◆ **EXERCISE DESCRIPTION**
Look for the string "Physical" in the listing below, then copy every line that has it.

╭──

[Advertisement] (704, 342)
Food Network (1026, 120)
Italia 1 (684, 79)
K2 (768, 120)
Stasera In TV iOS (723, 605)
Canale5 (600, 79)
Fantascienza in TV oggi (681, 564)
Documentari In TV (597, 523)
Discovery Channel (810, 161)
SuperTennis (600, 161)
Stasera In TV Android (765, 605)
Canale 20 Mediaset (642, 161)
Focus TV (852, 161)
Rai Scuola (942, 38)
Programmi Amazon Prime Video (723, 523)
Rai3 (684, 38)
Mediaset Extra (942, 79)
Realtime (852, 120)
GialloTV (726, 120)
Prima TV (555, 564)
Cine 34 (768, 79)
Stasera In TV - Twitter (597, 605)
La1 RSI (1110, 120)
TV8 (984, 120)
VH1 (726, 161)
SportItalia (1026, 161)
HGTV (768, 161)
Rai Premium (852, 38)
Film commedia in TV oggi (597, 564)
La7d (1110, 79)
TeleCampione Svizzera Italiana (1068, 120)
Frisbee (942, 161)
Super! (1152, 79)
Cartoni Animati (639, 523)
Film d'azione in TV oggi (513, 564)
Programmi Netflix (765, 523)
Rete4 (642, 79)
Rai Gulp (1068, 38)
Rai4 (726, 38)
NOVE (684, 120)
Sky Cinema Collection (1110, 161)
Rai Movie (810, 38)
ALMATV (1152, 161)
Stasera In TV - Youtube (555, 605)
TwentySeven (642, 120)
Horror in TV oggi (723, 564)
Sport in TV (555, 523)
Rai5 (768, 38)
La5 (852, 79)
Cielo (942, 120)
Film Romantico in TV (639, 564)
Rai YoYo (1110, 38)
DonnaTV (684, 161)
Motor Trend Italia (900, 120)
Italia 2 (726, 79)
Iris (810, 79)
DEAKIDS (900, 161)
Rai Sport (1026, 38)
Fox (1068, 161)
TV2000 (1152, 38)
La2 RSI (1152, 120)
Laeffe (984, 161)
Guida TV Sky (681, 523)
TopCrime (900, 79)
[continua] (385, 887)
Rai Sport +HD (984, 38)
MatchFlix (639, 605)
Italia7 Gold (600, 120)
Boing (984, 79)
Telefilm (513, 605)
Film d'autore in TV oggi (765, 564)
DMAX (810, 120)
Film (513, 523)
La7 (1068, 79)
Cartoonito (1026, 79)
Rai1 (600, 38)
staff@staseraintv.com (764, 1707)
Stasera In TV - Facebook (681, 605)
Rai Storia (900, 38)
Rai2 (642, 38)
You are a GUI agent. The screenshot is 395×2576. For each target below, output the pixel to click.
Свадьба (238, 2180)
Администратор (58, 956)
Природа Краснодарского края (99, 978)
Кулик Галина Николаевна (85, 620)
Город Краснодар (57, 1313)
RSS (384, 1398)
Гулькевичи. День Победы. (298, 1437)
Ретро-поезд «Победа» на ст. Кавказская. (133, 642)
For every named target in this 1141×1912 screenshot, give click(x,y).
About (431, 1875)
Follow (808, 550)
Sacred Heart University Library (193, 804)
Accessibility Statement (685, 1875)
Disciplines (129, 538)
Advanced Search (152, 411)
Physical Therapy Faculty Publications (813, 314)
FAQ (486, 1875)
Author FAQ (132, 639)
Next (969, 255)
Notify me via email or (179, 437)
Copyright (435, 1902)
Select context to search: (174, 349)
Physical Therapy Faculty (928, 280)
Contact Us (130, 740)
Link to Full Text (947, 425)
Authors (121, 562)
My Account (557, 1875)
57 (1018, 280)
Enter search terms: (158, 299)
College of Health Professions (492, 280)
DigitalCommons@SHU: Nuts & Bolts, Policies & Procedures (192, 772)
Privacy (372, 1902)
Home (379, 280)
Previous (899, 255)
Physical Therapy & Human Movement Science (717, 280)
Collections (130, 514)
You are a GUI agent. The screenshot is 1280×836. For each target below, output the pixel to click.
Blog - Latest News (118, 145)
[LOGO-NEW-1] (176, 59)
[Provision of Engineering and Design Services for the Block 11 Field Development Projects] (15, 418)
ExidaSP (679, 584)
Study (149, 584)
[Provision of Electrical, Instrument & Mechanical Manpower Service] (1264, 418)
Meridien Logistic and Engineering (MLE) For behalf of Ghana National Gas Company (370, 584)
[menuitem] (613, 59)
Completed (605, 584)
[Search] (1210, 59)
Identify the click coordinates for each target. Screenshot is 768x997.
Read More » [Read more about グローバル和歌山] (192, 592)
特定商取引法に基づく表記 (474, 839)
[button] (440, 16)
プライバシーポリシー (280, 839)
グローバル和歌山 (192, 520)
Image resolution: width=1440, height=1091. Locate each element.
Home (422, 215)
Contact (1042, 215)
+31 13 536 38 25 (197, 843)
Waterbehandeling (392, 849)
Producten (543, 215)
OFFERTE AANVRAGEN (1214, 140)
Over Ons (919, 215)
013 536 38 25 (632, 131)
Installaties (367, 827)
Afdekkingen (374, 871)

╰──

◆ **SOLUTION TO THIS EXERCISE**
Physical Therapy Faculty Publications (813, 314)
Physical Therapy Faculty (928, 280)
Physical Therapy & Human Movement Science (717, 280)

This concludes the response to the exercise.